▸ **WORK REQUEST**: Pictures aside, each record should be reproduced exactly.

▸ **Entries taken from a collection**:
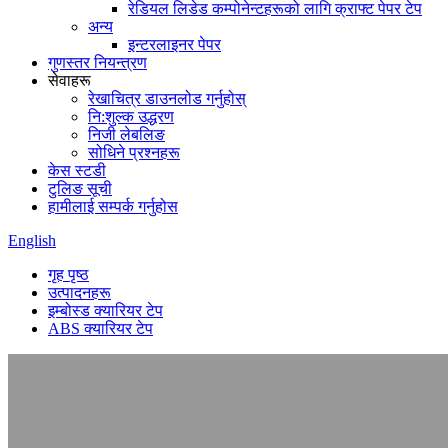
रेडियल लिडेड कम्पोनेन्टहरूको लागि क्राफ्ट पेपर टेप
अन्य
इन्टरलाइनर पेपर
गुणस्तर नियन्त्रण
सेवाहरू
रेखाचित्र डाउनलोड गर्नुहोस्
नि:शुल्क उद्धरण
निजी लेबलिङ
सोधिने प्रश्नहरू
केस स्टडी
टुलिङ सूची
हामीलाई सम्पर्क गर्नुहोस
English
गृह पृष्ठ
उत्पादनहरू
इम्बोस्ड क्यारियर टेप
ABS क्यारियर टेप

▸ **EXERCISE OUTPUT**:
रेडियल लिडेड कम्पोनेन्टहरूको लागि क्राफ्ट पेपर टेप
अन्य
इन्टरलाइनर पेपर
गुणस्तर नियन्त्रण
सेवाहरू
रेखाचित्र डाउनलोड गर्नुहोस्
नि:शुल्क उद्धरण
निजी लेबलिङ
सोधिने प्रश्नहरू
केस स्टडी
टुलिङ सूची
हामीलाई सम्पर्क गर्नुहोस
English
गृह पृष्ठ
उत्पादनहरू
इम्बोस्ड क्यारियर टेप
ABS क्यारियर टेप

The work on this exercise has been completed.